Most neurons don't actually make physical contact with their neighbors. Instead, signals are sent between them in the form of chemicals, called neurotransmitters. These are released into a very small gap that separates the two neurons.

Chemical synapses, as these are called, permit neurons to send a range of messages using the same neurotransmitter by allowing them to modulate how much neurotransmitter is released, or how fast, or at what time.

Likewise the neuron on the signal's receiving end will respond very differently depending on how much neurotransmitter is floating around in the synaptic cleft at any given time. Large amounts of free neurotransmitter outside the cell will cause dramatic responses.

An important part of a well-tuned synapse is the timely removal of old neurotransmitter. Otherwise, instead of getting an isolated, one-time message the receiving neuron will read the same signal over and over again.

This is analogous to keeping your hands under an automatic hand dryer for longer than it takes to dry them: The air will keep blasting until either your hands are scorched or the fuse blows.

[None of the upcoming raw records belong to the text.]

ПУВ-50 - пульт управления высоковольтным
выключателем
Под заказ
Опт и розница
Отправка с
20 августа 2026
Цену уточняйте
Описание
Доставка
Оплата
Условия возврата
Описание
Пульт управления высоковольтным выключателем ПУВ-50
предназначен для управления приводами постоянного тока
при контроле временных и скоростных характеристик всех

Neurotransmitter-specific pumps that suck extra neurotransmitter out of the synaptic cleft are found on every neuron. Meth acts by interfering with one - the dopamine transporter (DAT) - in particular.

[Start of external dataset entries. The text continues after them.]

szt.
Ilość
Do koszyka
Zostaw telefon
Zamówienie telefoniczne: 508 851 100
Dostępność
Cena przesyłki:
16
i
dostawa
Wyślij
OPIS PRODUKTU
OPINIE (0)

Dopamine is used in the brain's reward system, which reinforces certain behaviors (sex and eating, for example) by causing pleasurable feelings. Unsurprisingly, many other drugs in addition to meth act on this system.

Drugs hijack these normal reinforcement pathways, producing abnormal dependence and seeking behaviors. In the case of meth, lots of extra dopamine floating around the brain's 2.5 quadrillion synapses makes for some good vibrations.

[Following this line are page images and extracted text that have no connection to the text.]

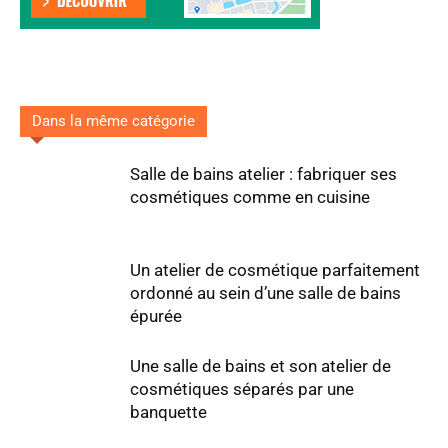
Dans la même catégorie
Salle de bains atelier : fabriquer ses
cosmétiques comme en cuisine
Un atelier de cosmétique parfaitement
ordonné au sein d’une salle de bains
épurée
Une salle de bains et son atelier de
cosmétiques séparés par une
banquette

But short-term euphoria goes hand-in-hand with long-term damage. Prolonged meth use drastically lowers the abundance of dopamine in the brain, since neurons don't produce more if their synapses are already clogged.

What's more, meth causes any DAT at the synapse to be pulled back far into the neuron's body, rendering it useless.

Damage on the cellular level often leads to cognitive impairments. Meth users have been observed to have shortened attention spans, decreased visual speed as well as problems with decision-making.

This effect is thought to be semi-permanent, since even ex-users show some cognitive decline months or years after they kick their addiction.

Until the present study, however, no solid evidence existed linking a reduced presence of DAT at the synapse and long-lasting cognitive impairments.

A previous study from 2006 even found no significant cognitive decline in ex-users.

The Hopkins team's results, however, showed a clear association. The team, led by George Ricaurte of the Department of Neurology, recruited 22 ex-meth users and 17 controls.

After undergoing a battery of cognitive tests, the subjects' brains were scanned using positron emission tomography (PET) - a 3-D imaging technique - to quantify exactly how much DAT was present at their synapses.

Not surprisingly, ex-users performed more poorly on the cognitive tests than controls, especially in the area of memory. What's more, the ex-users had significantly less DAT than did controls.

The biggest finding, though, was that both declines (cognitive and chemical) were still evident in the ex-users even after an average of six meth-free years. Today's abuse, it seems, has abiding consequences.